Nevertheless, many organizations default to research frameworks (protocols, IRB review, informed consent forms), creating unnecessary administrative burdens by using systems designed for assessing the risk/benefit ratio of engaging in clinical research where the subject is being given an unproven drug product. This leads to inconsistency across institutions as each IRB approves each protocol and related consent as a singular event, instead of standardizing use and language to ensure participating donors are consistently and fully informed.

Protocol standardization and fully informed consents of donors that disclose the collection process, cellular starting material use, and any collection related risks are ethically and legally required and critical to the long-term success of collections programs. A fit-for-purpose framework should align with blood and tissue donation standards, ensuring donor safety while providing regulatory clarity.

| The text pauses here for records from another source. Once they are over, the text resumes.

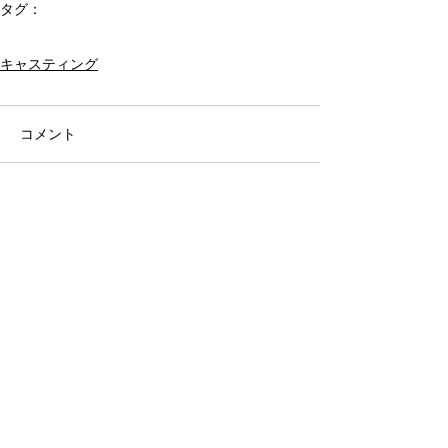
タグ：
講演会
文化人
経済
パネルディスカッション
基調講演
国際情勢
キャスティング
コメント
コメントを追加…
アーカイブ
タグから検索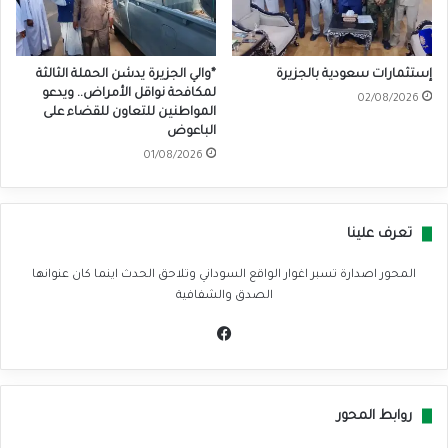
إستثمارات سعودية بالجزيرة
*والي الجزيرة يدشن الحملة الثالثة
لمكافحة نواقل الأمراض.. ويدعو
02/08/2026
المواطنين للتعاون للقضاء على
الباعوض
01/08/2026
تعرف علينا
المحور اصدارة تسبر اغوار الواقع السوداني وتلاحق الحدث اينما كان عنوانها
الصدق والشفافية
في
سب
وك
روابط المحور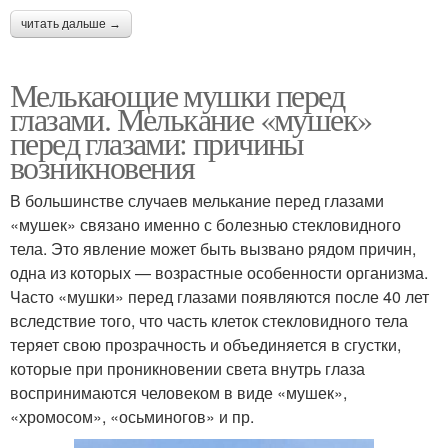
читать дальше →
Мелькающие мушки перед
глазами. Мелькание «мушек»
перед глазами: причины
возникновения
В большинстве случаев мелькание перед глазами
«мушек» связано именно с болезнью стекловидного
тела. Это явление может быть вызвано рядом причин,
одна из которых — возрастные особенности организма.
Часто «мушки» перед глазами появляются после 40 лет
вследствие того, что часть клеток стекловидного тела
теряет свою прозрачность и объединяется в сгустки,
которые при проникновении света внутрь глаза
воспринимаются человеком в виде «мушек»,
«хромосом», «осьминогов» и пр.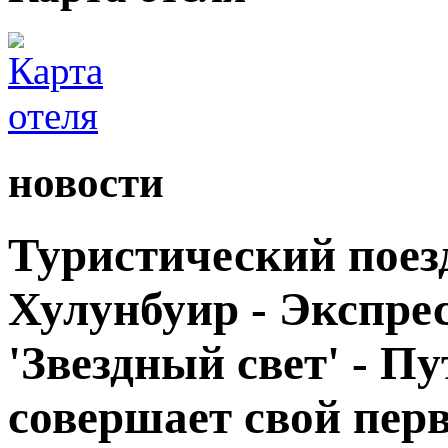
новости
Туристический поезд
Хулунбуир - Экспрес
'Звездный свет' - П
совершает свой пер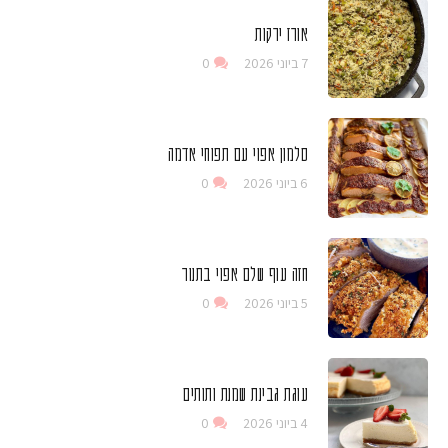
אורז ירקות
7 ביוני 2026
0
סלמון אפוי עם תפוחי אדמה
6 ביוני 2026
0
חזה עוף שלם אפוי בתנור
5 ביוני 2026
0
עוגת גבינת שמנת ותותים
4 ביוני 2026
0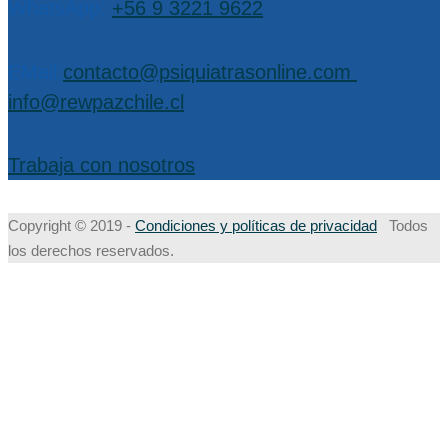
WhatsApp:
+56 9 3221 9622
EMail:
contacto@psiquiatrasonline.com
,
info@rewpazchile.cl
Trabaja con nosotros
Copyright © 2019 -
Condiciones y políticas de privacidad
Todos
los derechos reservados.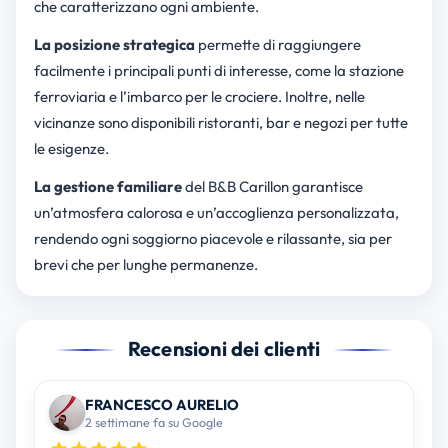
che caratterizzano ogni ambiente.
La posizione strategica
permette di raggiungere
facilmente i principali punti di interesse, come la stazione
ferroviaria e l’imbarco per le crociere. Inoltre, nelle
vicinanze sono disponibili ristoranti, bar e negozi per tutte
le esigenze.
La gestione familiare
del B&B Carillon garantisce
un’atmosfera calorosa e un’accoglienza personalizzata,
rendendo ogni soggiorno piacevole e rilassante, sia per
brevi che per lunghe permanenze.
Recensioni dei clienti
FRANCESCO AURELIO
2 settimane fa su Google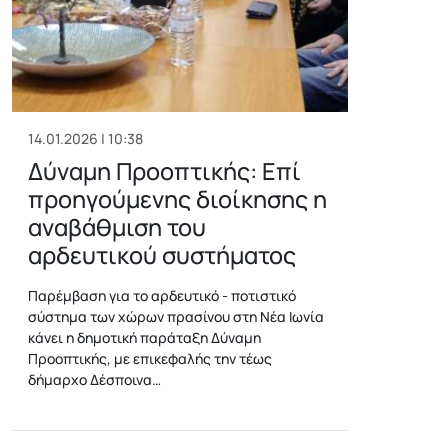
14.01.2026 | 10:38
Δύναμη Προοπτικής: Επί
προηγούμενης διοίκησης η
αναβάθμιση του
αρδευτικού συστήματος
Παρέμβαση για το αρδευτικό - ποτιστικό
σύστημα των χώρων πρασίνου στη Νέα Ιωνία
κάνει η δημοτική παράταξη Δύναμη
Προοπτικής, με επικεφαλής την τέως
δήμαρχο Δέσποινα…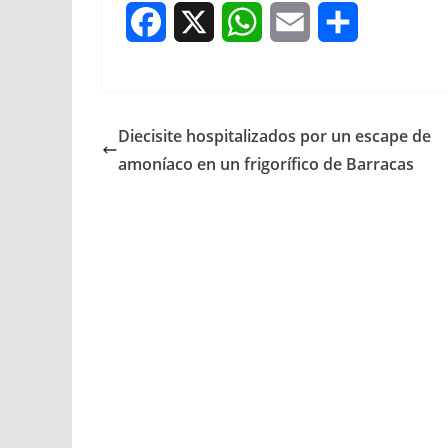
F
X
W
E
S
a
h
m
h
c
a
a
a
Diecisite hospitalizados por un escape de
e
t
i
r
amoníaco en un frigorífico de Barracas
b
s
l
e
o
A
o
p
k
p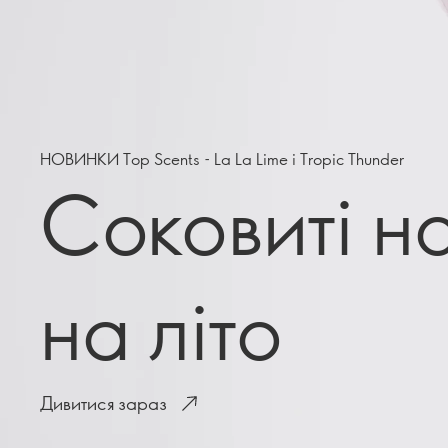
НОВИНКИ Top Scents - La La Lime і Tropic Thunder
Соковиті н
на літо
Дивитися зараз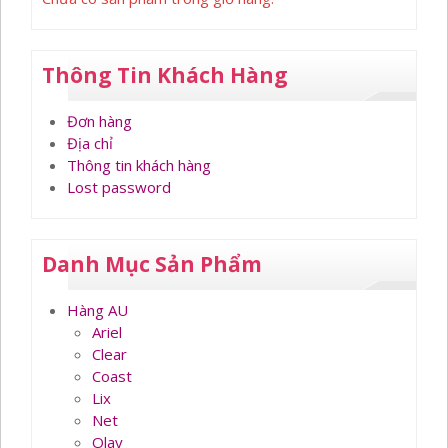
Thông Tin Khách Hàng
Đơn hàng
Địa chỉ
Thông tin khách hàng
Lost password
Danh Mục Sản Phẩm
Hàng AU
Ariel
Clear
Coast
Lix
Net
Olay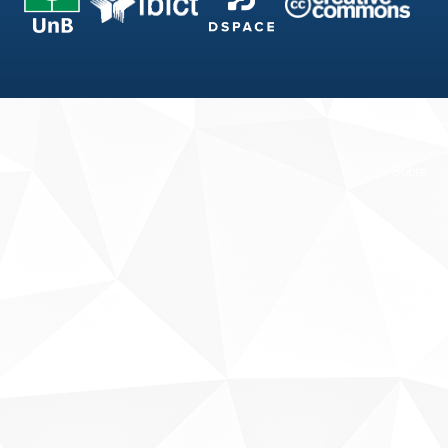
Fale conosco
Sobre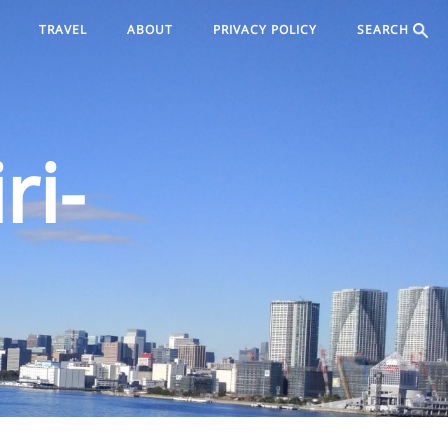
TRAVEL
ABOUT
PRIVACY POLICY
SEARCH
ri-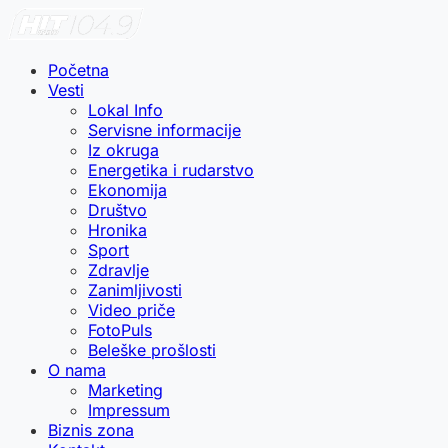
Početna
Vesti
Lokal Info
Servisne informacije
Iz okruga
Energetika i rudarstvo
Ekonomija
Društvo
Hronika
Sport
Zdravlje
Zanimljivosti
Video priče
FotoPuls
Beleške prošlosti
O nama
Marketing
Impressum
Biznis zona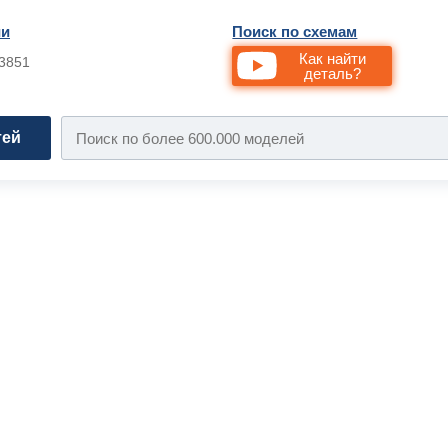
ии
Поиск по схемам
Как найти
33851
деталь?
тей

Building an agile, rigorous regulatory ecosystem

In summary, the regulatory landscape for cell therapies reflects both the legacy of traditional drug GMPs and the evolving frameworks for human cells and tissues. The current bifurcation between 351 biologics and 361 HCT/Ps provides a risk-based foundation, but it does not fully account for the unique complexities of vein-to-vein manufacturing, donor variability, and decentralized production models.

As the industry advances from autologous therapies toward scalable allogeneic platforms, success will depend on harmonizing donor safety, manufacturing innovation, and regulatory modernization.  We need to continue to operate under some flexible frameworks based on existing regulations that allow for new workflows and models to be developed for manufacturing while the bookends of the process including cellular collection, initial processing, cryopreservation and patient infusion are ready and will benefit from standardization.

To achieve this, regulators, industry leaders, and standards-setting organizations must work together with intention to craft fit-for-purpose guidance that acknowledges the unique attributes of cell therapies while preserving the safety principles embedded in cGMP. This includes clarifying donor consent frameworks, modernizing GMP expectations, and integrating digital and automated solutions into compliance paradigms. By drawing on the mature practices of blood and tissue collection while embracing automation, AI, and connected manufacturing, stakeholders can build a regulatory ecosystem that is both agile and rigorous — one that safeguards public health, rewards innovation, and accelerates access to life-saving cellular therapies for patients worldwide.